In ‘The Search For Clarity’ Dr Kirkpatrick says that right now, there is no academically constructed, peer-reviewed set of definitions to identify something as truly extra-terrestrial if we actually see it or find it. He suggests that we need to be getting the academic community to generate, through peer-reviewed research, a set of technological signatures, characteristics, and other sets of criteria to establish what is ‘extra-terrestrial’ when we do observe or detect, or encounter it…We need to agree on definitions of what evidence of an extra terrestrial source might actually look like to establish certainty when we encounter anomalous phenomena; If we see something truly strange, truly alien in the sky, right now, all we can say is it ’isn’t something’…We can say “it’s not a bird” but we don’t have the language developed to say *what it actually is…*
I think this work has already started: I am thinking about the ‘five observables’ set up at TTSA [https://tothestars.media/en-au/blogs/press-and-news/five-characteristics-unique-to-uaps](https://tothestars.media/en-au/blogs/press-and-news/five-characteristics-unique-to-uaps) and the some of the reports generated out of the work of AAWSAP: [https://www.theblackvault.com/documentarchive/the-advanced-aerospace-weapon-system-applications-program-aawsap-documentation/](https://www.theblackvault.com/documentarchive/the-advanced-aerospace-weapon-system-applications-program-aawsap-documentation/) and work of Dr Gary Nolan and the SOL foundation [https://www.youtube.com/watch?v=7UW1jyN2o8A](https://www.youtube.com/watch?v=7UW1jyN2o8A) This work could definitely be seen as a genuine starting point to generate this set of definitions and criteria.

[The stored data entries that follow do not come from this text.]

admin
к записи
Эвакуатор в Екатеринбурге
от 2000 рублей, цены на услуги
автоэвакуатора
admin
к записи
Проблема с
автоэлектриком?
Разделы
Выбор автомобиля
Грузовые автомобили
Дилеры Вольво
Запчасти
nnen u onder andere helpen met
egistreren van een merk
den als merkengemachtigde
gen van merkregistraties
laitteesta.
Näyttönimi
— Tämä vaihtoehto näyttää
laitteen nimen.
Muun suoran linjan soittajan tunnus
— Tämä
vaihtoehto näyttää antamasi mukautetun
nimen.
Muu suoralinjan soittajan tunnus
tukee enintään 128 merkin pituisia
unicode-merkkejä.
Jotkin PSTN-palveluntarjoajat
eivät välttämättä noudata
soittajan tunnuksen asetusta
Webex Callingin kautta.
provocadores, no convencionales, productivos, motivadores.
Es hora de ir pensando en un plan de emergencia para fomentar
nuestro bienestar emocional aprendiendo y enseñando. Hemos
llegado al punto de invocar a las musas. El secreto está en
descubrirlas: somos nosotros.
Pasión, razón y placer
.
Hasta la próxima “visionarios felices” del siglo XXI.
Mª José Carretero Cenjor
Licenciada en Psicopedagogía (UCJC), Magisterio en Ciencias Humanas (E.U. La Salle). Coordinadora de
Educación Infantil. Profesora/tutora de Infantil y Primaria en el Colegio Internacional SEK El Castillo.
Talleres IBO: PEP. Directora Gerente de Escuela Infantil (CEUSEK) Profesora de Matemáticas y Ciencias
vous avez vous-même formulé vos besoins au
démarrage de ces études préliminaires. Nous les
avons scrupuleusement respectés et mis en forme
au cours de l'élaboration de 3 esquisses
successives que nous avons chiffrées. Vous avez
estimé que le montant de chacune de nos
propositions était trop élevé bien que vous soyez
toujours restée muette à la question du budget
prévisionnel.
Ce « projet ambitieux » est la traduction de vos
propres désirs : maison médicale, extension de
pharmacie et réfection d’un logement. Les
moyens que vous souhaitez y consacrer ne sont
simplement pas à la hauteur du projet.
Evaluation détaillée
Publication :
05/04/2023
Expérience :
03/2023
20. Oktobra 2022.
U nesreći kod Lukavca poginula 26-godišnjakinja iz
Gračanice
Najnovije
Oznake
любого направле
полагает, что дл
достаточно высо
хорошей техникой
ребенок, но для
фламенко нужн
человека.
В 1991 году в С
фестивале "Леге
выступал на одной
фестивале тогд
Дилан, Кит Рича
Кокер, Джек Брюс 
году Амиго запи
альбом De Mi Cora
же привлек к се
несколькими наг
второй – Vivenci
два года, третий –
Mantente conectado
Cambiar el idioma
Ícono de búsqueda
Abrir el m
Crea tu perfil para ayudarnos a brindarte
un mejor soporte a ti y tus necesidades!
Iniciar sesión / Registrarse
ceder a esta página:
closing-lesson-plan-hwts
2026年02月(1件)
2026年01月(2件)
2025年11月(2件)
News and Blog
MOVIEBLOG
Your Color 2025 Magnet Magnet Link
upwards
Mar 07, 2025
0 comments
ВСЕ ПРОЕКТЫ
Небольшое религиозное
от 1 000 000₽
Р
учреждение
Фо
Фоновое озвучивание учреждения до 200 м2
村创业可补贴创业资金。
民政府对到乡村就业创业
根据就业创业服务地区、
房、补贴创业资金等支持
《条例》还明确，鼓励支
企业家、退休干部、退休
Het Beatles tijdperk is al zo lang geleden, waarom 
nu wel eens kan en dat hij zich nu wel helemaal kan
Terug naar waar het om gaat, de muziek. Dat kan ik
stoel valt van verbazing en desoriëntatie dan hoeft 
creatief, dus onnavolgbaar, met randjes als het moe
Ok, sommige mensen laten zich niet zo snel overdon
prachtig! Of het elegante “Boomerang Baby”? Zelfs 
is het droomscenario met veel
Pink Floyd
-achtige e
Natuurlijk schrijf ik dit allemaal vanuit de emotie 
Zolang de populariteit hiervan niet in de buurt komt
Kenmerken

For me, this type of discussion raises a lot of interesting questions about what we do when we counter the truly unknown, beyond the range of our knowledge and understanding, beyond our familiar terms and definitions and categories. These types of questions used to be asked by mystics and philosophers, and poets; now it is time for the scientific community to have a turn, and I am excited to see the results…
I would be very interested to hear your thoughts on this matter.